Dans ce deuxième tome d’une trilogie consacrée à l’Homo faber, Richard Sennett nous propose un ensemble de repères et de visions de la coopération, qu’il tire de son expérience personnelle – notamment celle du violoncelliste et chef d’orchestre qu’il a été – et de ses observations politiques. Enseignant la sociologie à la New York University et à la London School of Economics, l’auteur franchit en permanence les frontières disciplinaires entre l’histoire, la philosophie, l’ethnologie…, quitte à nous y perdre un peu.

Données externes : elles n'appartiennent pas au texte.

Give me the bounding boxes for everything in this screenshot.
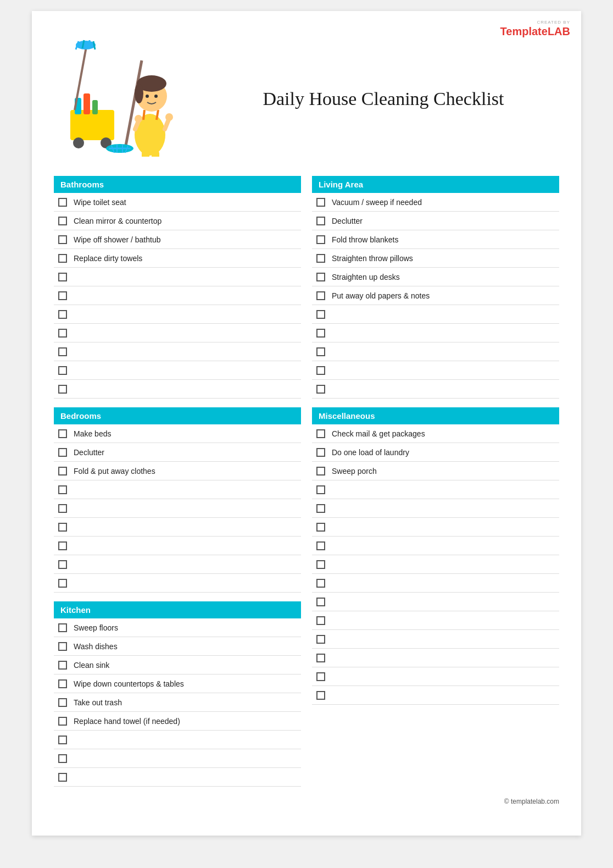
checkbox[interactable] (316, 347, 325, 356)
checkbox[interactable] (316, 504, 325, 513)
section-living-area: Living Area Vacuum / sweep if neededDecl… (312, 176, 559, 399)
checkbox[interactable] (316, 385, 325, 394)
checkbox[interactable] (58, 467, 67, 476)
checkbox[interactable] (316, 541, 325, 550)
item-text: Straighten throw pillows (332, 254, 413, 263)
item-text (74, 366, 76, 375)
list-item (54, 480, 301, 499)
item-text (332, 654, 334, 662)
list-item (54, 342, 301, 361)
list-item (312, 667, 559, 686)
checkbox[interactable] (316, 654, 325, 662)
list-item: Wipe toilet seat (54, 193, 301, 212)
checkbox[interactable] (58, 235, 67, 244)
header-area: Daily House Cleaning Checklist (54, 38, 559, 159)
item-text (332, 523, 334, 532)
checkbox[interactable] (316, 616, 325, 625)
list-item (54, 555, 301, 574)
checkbox[interactable] (316, 429, 325, 438)
list-item (312, 480, 559, 499)
checkbox[interactable] (58, 754, 67, 763)
list-item (312, 611, 559, 630)
checkbox[interactable] (58, 254, 67, 263)
right-column: Living Area Vacuum / sweep if neededDecl… (312, 176, 559, 787)
checkbox[interactable] (316, 235, 325, 244)
svg-point-22 (165, 113, 173, 121)
list-item (54, 499, 301, 518)
brand-template: Template (500, 25, 548, 37)
checkbox[interactable] (58, 773, 67, 782)
checkbox[interactable] (58, 523, 67, 532)
item-text (74, 754, 76, 763)
checkbox[interactable] (58, 698, 67, 707)
checkbox[interactable] (316, 523, 325, 532)
list-item: Straighten throw pillows (312, 249, 559, 268)
checkbox[interactable] (316, 291, 325, 300)
checkbox[interactable] (58, 347, 67, 356)
brand-lab: LAB (548, 25, 570, 37)
checkbox[interactable] (58, 504, 67, 513)
section-bathrooms: Bathrooms Wipe toilet seatClean mirror &… (54, 176, 301, 399)
list-item (312, 686, 559, 705)
checkbox[interactable] (58, 579, 67, 588)
checkbox[interactable] (316, 329, 325, 338)
checkbox[interactable] (58, 429, 67, 438)
checkbox[interactable] (316, 635, 325, 644)
checkbox[interactable] (316, 254, 325, 263)
list-item (54, 268, 301, 286)
list-item (312, 630, 559, 649)
checkbox[interactable] (58, 541, 67, 550)
checkbox[interactable] (58, 679, 67, 688)
checkbox[interactable] (316, 560, 325, 569)
item-text (332, 485, 334, 494)
checkbox[interactable] (58, 273, 67, 281)
item-text: Make beds (74, 429, 111, 438)
checkbox[interactable] (58, 198, 67, 207)
checkbox[interactable] (316, 273, 325, 281)
checkbox[interactable] (58, 736, 67, 744)
checkbox[interactable] (316, 448, 325, 457)
item-text (332, 385, 334, 394)
list-item: Check mail & get packages (312, 424, 559, 443)
checkbox[interactable] (58, 642, 67, 651)
checkbox[interactable] (316, 598, 325, 606)
item-text: Fold & put away clothes (74, 467, 155, 476)
checkbox[interactable] (316, 198, 325, 207)
checkbox[interactable] (58, 485, 67, 494)
checkbox[interactable] (58, 366, 67, 375)
checkbox[interactable] (58, 329, 67, 338)
brand-name: TemplateLAB (500, 25, 570, 37)
item-text (74, 273, 76, 281)
list-item (312, 574, 559, 593)
svg-point-27 (146, 95, 149, 98)
item-text (74, 485, 76, 494)
checkbox[interactable] (316, 366, 325, 375)
checkbox[interactable] (316, 467, 325, 476)
checkbox[interactable] (58, 560, 67, 569)
page-title: Daily House Cleaning Checklist (208, 89, 559, 109)
checkbox[interactable] (58, 385, 67, 394)
list-item (54, 749, 301, 768)
item-text (74, 291, 76, 300)
list-item (312, 499, 559, 518)
checkbox[interactable] (316, 579, 325, 588)
list-item (312, 324, 559, 342)
item-text (74, 773, 76, 782)
svg-point-1 (73, 137, 84, 148)
checkbox[interactable] (58, 217, 67, 225)
checkbox[interactable] (58, 310, 67, 319)
checkbox[interactable] (316, 485, 325, 494)
checkbox[interactable] (58, 717, 67, 726)
checkbox[interactable] (58, 291, 67, 300)
checkbox[interactable] (316, 310, 325, 319)
checkbox[interactable] (316, 217, 325, 225)
checkbox[interactable] (58, 448, 67, 457)
item-text (74, 310, 76, 319)
section-bedrooms: Bedrooms Make bedsDeclutterFold & put aw… (54, 407, 301, 593)
list-item: Fold & put away clothes (54, 462, 301, 480)
checkbox[interactable] (58, 661, 67, 670)
checkbox[interactable] (316, 672, 325, 681)
checkbox[interactable] (58, 623, 67, 632)
item-text: Put away old papers & notes (332, 291, 430, 300)
checkbox[interactable] (316, 691, 325, 700)
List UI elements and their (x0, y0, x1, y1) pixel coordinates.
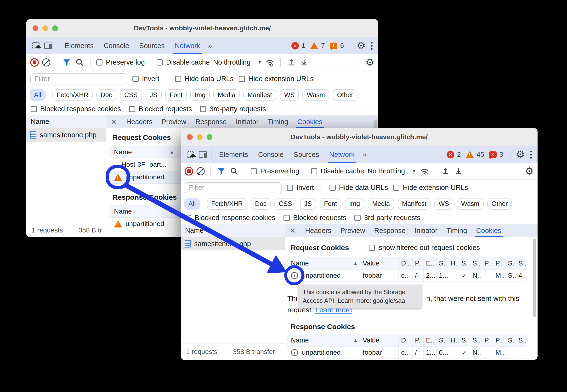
cookie-row[interactable]: i unpartitioned foobarc.../1...6...✓N..M… (287, 347, 527, 359)
column-header[interactable]: P.. (493, 334, 506, 346)
preserve-log-checkbox[interactable]: Preserve log (251, 167, 299, 175)
cookie-cell[interactable]: N.. (470, 269, 482, 281)
type-chip[interactable]: Media (213, 89, 240, 101)
cookie-cell[interactable]: M.. (493, 269, 506, 281)
detail-tab[interactable]: Response (195, 115, 227, 128)
name-column-header[interactable]: Name (181, 224, 285, 237)
type-chip[interactable]: WS (434, 198, 453, 210)
request-row[interactable]: samesitenone.php (26, 128, 106, 141)
type-chip[interactable]: Font (165, 89, 187, 101)
type-chip[interactable]: Other (333, 89, 358, 101)
clear-icon[interactable] (42, 58, 50, 67)
cookie-cell[interactable] (506, 347, 516, 359)
type-chip[interactable]: Manifest (243, 89, 276, 101)
column-header[interactable]: S.. (470, 334, 482, 346)
close-icon[interactable]: ✕ (111, 118, 117, 126)
more-tabs-icon[interactable]: » (362, 146, 366, 163)
error-badge-icon[interactable]: ✕ (447, 151, 454, 158)
close-window-button[interactable] (187, 134, 193, 140)
column-header[interactable]: D. (399, 334, 413, 346)
record-icon[interactable] (185, 167, 193, 176)
cookie-cell[interactable] (482, 269, 493, 281)
cookie-cell[interactable] (448, 347, 459, 359)
column-header[interactable]: S.. (516, 334, 527, 346)
blocked-filter-checkbox[interactable]: Blocked response cookies (185, 214, 275, 222)
issues-badge-icon[interactable]: ! (330, 42, 337, 49)
column-header[interactable]: S.. (470, 257, 482, 269)
throttling-select[interactable]: No throttling (368, 167, 405, 175)
name-column-header[interactable]: Name (26, 115, 106, 128)
detail-tab[interactable]: Headers (126, 115, 152, 128)
cookie-cell[interactable]: 4.. (516, 269, 527, 281)
filter-funnel-icon[interactable] (62, 57, 72, 68)
type-chip[interactable]: Font (320, 198, 341, 210)
detail-tab[interactable]: Initiator (236, 115, 259, 128)
cookie-cell[interactable]: / (413, 269, 424, 281)
column-header[interactable]: Value (360, 334, 399, 346)
column-header[interactable]: S. (506, 334, 516, 346)
column-header[interactable]: D... (399, 257, 413, 269)
request-row[interactable]: samesitenone.php (181, 237, 285, 251)
detail-tab[interactable]: Initiator (415, 224, 437, 237)
network-conditions-icon[interactable] (265, 57, 275, 68)
type-chip[interactable]: Fetch/XHR (207, 198, 247, 210)
cookie-cell[interactable]: c... (399, 347, 413, 359)
cookie-cell[interactable]: ✓ (459, 269, 470, 281)
column-header[interactable]: S. (436, 334, 448, 346)
cookie-cell[interactable]: 6... (436, 347, 448, 359)
detail-tab[interactable]: Preview (162, 115, 186, 128)
blocked-filter-checkbox[interactable]: 3rd-party requests (354, 214, 420, 222)
devtools-tab[interactable]: Console (258, 146, 284, 163)
import-har-icon[interactable] (441, 166, 450, 177)
type-chip[interactable]: Doc (96, 89, 116, 101)
cookie-cell[interactable]: / (413, 347, 424, 359)
device-toolbar-icon[interactable] (197, 148, 209, 161)
search-icon[interactable] (75, 57, 85, 68)
record-icon[interactable] (30, 58, 39, 67)
inspect-element-icon[interactable] (30, 40, 42, 52)
type-chip[interactable]: Manifest (398, 198, 431, 210)
type-chip[interactable]: Img (345, 198, 364, 210)
column-header[interactable]: S. (459, 334, 470, 346)
zoom-window-button[interactable] (207, 134, 212, 140)
cookie-cell[interactable]: c... (399, 269, 413, 281)
column-header[interactable]: P. (413, 334, 424, 346)
cookie-cell[interactable]: 1... (436, 269, 448, 281)
type-chip[interactable]: Other (487, 198, 512, 210)
detail-tab[interactable]: Cookies (297, 115, 323, 128)
name-column-header[interactable]: Name ▲ (287, 334, 360, 346)
network-conditions-icon[interactable] (419, 166, 429, 177)
more-tabs-icon[interactable]: » (208, 37, 212, 54)
column-header[interactable]: E.. (424, 257, 436, 269)
filter-input[interactable] (30, 73, 127, 84)
import-har-icon[interactable] (286, 57, 296, 68)
column-header[interactable]: S.. (516, 257, 527, 269)
column-header[interactable]: H. (448, 334, 459, 346)
zoom-window-button[interactable] (52, 25, 58, 31)
type-chip[interactable]: Img (190, 89, 210, 101)
device-toolbar-icon[interactable] (42, 40, 55, 52)
cookie-cell[interactable]: foobar (360, 269, 399, 281)
detail-tab[interactable]: Timing (447, 224, 467, 237)
type-chip[interactable]: JS (146, 89, 162, 101)
disable-cache-checkbox[interactable]: Disable cache (157, 58, 210, 66)
export-har-icon[interactable] (299, 57, 309, 68)
blocked-filter-checkbox[interactable]: Blocked response cookies (31, 105, 121, 113)
devtools-tab[interactable]: Sources (294, 146, 319, 163)
settings-gear-icon[interactable]: ⚙ (516, 150, 525, 160)
hide-data-urls-checkbox[interactable]: Hide data URLs (329, 184, 388, 192)
export-har-icon[interactable] (454, 166, 463, 177)
column-header[interactable]: E.. (424, 334, 436, 346)
warning-icon[interactable] (114, 174, 122, 181)
column-header[interactable]: P. (413, 257, 424, 269)
cookie-cell[interactable]: ✓ (459, 347, 470, 359)
type-chip[interactable]: Media (368, 198, 394, 210)
type-chip[interactable]: Wasm (457, 198, 484, 210)
filter-funnel-icon[interactable] (216, 166, 226, 177)
cookie-cell[interactable] (482, 347, 493, 359)
cookie-row[interactable]: i unpartitioned foobarc.../2...1...✓N..M… (287, 269, 527, 281)
type-chip[interactable]: All (184, 198, 200, 210)
name-column-header[interactable]: Name ▲ (287, 257, 360, 269)
info-icon[interactable]: i (291, 349, 298, 356)
cookie-cell[interactable]: M.. (493, 347, 506, 359)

Les spécialistes liront avec intérêt sa compréhension, au travers de la littérature américaine, de la conception du « musée social » ; cet espace baptisé « La Question sociale » pour l’Exposition universelle de Paris en 1900 où, selon Sennet, le « mot qui se murmurait » était « solidarité » et « la coopération donnait sens à cette relation » (p. 55). Il estime cependant que le xxe siècle a perverti la coopération au nom de la solidarité, cette dernière ayant constitué « la réponse traditionnelle de la gauche aux maux du capitalisme. La coopération en soi n’a jamais vraiment été une stratégie de résistance » (p. 359).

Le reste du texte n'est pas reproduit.